I remember many things about Mother. I remember the floral drapes and sofa slip cover she made for the living room in my first childhood home. I was about seven at the time.
I remember that she always insisted she was incapable of making decent pie crust, but she took great pride in her cakes. She loved angel food cakes. She made many of them much to my disappointment as I loved devil's food cakes.
I remember her contagious laugh and how Daddy would tickle her, sometimes chasing her around the house in order to tickle her, just so he could hear her laugh. He called her Butch back then. Why I don't know.
I remember that she did not like dogs in the house, but she put up with them, one after another, dog hair and all, to please Daddy, my sister and me. We three loved dogs.
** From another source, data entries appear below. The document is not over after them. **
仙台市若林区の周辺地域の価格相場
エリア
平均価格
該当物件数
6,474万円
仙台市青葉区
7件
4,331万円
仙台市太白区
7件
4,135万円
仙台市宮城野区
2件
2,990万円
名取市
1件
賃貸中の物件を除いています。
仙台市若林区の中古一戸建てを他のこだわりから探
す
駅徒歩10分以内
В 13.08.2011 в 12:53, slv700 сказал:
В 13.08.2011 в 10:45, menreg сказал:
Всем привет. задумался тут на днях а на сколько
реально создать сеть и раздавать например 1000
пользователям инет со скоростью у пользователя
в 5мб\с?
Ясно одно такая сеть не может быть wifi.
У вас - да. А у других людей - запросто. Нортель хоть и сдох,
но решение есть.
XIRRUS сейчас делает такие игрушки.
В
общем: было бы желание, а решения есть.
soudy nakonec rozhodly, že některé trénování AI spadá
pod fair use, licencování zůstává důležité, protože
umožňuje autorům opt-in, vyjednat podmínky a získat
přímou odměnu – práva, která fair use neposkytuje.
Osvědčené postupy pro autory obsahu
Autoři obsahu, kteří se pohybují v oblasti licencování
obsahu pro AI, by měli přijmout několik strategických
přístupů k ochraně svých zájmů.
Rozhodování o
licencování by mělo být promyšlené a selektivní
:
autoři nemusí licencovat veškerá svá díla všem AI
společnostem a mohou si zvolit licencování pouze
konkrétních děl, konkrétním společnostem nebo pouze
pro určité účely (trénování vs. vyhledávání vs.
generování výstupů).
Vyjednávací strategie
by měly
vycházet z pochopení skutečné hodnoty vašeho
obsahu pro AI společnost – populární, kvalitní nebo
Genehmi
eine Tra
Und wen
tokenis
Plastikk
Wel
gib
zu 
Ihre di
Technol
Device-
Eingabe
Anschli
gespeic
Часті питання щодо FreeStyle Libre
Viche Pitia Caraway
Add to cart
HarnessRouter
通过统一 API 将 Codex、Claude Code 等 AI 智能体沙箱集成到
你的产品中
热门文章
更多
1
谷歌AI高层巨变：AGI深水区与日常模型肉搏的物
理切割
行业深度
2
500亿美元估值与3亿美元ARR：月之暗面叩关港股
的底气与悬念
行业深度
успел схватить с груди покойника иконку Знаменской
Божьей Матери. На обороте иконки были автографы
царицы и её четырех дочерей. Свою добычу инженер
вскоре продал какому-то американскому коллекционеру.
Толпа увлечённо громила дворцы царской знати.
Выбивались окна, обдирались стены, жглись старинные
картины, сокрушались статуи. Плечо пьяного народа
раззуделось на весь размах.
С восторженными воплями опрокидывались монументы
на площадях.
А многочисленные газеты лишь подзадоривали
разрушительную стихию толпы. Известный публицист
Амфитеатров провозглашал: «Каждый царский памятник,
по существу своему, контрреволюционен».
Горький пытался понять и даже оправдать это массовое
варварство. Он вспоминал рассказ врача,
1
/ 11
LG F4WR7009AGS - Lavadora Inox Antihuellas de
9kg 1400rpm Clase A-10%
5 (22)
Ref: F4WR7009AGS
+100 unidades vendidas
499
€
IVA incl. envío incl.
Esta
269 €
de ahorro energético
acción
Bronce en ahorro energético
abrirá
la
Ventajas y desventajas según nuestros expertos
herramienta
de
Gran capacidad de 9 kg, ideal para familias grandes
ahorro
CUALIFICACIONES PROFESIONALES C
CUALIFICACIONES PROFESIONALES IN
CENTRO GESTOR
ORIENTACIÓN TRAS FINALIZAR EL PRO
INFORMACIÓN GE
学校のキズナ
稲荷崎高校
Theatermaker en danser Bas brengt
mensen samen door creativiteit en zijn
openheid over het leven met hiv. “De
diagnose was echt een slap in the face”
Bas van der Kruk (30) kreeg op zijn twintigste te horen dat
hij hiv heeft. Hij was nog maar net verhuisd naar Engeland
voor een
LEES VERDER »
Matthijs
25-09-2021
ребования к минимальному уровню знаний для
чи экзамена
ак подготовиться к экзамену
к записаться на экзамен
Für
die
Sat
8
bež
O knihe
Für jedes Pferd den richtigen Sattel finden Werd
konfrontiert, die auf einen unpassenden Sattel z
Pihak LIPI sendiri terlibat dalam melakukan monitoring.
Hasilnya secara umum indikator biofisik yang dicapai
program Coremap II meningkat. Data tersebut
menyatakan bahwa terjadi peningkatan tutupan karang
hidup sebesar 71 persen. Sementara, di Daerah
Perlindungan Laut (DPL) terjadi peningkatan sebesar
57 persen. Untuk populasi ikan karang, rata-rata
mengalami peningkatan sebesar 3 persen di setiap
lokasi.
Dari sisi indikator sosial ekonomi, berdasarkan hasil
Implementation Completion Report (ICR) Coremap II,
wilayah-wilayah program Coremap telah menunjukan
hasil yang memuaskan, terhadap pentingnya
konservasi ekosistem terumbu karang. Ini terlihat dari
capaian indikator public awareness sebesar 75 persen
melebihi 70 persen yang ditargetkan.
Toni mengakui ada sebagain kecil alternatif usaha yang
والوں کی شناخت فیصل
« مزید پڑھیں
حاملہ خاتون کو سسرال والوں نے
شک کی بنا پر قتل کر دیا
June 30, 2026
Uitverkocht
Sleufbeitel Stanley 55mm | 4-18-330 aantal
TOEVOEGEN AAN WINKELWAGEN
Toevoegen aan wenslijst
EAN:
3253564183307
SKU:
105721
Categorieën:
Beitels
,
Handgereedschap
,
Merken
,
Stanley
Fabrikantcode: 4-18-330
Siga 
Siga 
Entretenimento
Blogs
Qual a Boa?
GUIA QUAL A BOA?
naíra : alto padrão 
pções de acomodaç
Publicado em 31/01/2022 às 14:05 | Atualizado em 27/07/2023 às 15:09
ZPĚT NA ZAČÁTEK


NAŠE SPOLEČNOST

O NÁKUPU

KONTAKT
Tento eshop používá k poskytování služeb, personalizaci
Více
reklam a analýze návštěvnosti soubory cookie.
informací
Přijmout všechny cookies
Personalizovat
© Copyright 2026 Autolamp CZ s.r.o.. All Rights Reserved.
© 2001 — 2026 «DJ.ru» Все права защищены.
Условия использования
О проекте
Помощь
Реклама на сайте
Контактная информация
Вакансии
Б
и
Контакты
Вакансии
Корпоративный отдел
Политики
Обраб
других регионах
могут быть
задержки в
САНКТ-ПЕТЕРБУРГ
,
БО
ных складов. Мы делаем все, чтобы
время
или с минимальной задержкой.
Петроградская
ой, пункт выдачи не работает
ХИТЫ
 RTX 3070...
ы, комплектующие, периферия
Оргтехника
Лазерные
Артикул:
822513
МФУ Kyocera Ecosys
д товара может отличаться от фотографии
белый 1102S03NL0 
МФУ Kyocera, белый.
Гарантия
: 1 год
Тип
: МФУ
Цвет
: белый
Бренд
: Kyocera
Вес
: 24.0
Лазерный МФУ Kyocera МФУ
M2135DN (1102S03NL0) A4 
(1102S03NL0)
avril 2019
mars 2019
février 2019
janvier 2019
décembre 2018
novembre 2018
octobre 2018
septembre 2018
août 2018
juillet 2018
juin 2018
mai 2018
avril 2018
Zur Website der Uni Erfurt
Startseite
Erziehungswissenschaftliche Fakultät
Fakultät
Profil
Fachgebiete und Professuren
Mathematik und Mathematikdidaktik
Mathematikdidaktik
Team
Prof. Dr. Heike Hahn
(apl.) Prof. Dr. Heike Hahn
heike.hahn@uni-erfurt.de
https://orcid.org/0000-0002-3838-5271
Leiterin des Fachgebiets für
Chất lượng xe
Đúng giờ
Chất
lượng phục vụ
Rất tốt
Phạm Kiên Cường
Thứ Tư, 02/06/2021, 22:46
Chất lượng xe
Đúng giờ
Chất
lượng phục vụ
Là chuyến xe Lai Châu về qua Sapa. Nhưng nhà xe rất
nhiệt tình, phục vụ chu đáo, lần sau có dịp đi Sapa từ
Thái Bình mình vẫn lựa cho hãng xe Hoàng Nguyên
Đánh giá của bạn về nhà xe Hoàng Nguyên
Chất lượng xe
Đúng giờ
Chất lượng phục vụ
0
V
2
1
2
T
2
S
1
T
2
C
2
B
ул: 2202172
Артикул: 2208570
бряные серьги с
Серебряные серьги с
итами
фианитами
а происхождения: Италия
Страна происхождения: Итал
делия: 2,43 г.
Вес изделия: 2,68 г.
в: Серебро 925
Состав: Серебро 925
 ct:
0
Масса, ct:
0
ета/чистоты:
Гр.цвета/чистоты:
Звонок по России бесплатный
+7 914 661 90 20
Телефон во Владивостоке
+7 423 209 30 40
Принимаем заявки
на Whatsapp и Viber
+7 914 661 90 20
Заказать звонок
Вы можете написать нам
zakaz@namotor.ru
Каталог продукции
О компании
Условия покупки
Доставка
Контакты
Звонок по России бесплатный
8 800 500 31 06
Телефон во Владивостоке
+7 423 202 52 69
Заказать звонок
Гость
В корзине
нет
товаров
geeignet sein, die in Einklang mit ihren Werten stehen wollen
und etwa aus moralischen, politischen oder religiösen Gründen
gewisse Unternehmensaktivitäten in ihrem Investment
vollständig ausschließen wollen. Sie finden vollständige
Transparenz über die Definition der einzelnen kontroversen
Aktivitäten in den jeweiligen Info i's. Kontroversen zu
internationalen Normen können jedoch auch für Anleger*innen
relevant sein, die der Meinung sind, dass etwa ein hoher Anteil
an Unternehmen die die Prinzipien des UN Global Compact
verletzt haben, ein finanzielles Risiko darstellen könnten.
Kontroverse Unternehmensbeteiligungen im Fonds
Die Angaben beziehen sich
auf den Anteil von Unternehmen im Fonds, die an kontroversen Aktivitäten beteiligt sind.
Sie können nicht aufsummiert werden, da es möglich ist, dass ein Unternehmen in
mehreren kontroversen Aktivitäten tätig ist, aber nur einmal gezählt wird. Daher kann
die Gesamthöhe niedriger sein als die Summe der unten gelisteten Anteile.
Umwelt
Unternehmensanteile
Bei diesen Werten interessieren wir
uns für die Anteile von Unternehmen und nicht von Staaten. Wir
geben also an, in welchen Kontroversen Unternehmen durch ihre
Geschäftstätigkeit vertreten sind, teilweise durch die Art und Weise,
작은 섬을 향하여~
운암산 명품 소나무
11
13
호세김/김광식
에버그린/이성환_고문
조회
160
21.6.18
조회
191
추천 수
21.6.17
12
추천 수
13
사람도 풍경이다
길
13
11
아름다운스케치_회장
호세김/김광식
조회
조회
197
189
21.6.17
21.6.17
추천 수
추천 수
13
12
I remember the time Mother made matching dresses for my sister, me and herself. I remember how proud she was of them. Then there was the four-gored skirt that she made. For some reason memories of that four-gored skirt have surfaced in my mind on this Mother's Day.
I was about eleven when I joined 4-H. My project for the County Fair that summer was to make a four-gored skirt. Either Mother lost patience with me as I fidgeted with the four-gored skirt and her treadle sewing machine, or I lost interest in the four-gored skirt and her treadle sewing machine. Anyway, she ended up doing most of the sewing of the four-gored skirt. She was ever so proud of her sewing accomplishment, too, and she was most confident that the four-gored skirt would receive the much sought after blue ribbon at the County Fair.
When the four-gored skirt did not receive the much sought after blue ribbon, Mother sulked about it for a good month. She could not understand how a four-gored skirt put together by an adult who knew how to sew would not qualify for the much sought after blue ribbon intended for children. I can imagine that, as a way of comforting herself, she might have entertained the thought that the 4-H competition at the County Fair was in fact rigged.
What would youngsters do if their mothers never pitched in at the last minute and covertly finish for their child that science project for school or that 4-H project for the County Fair? What would we do without our moms to take over?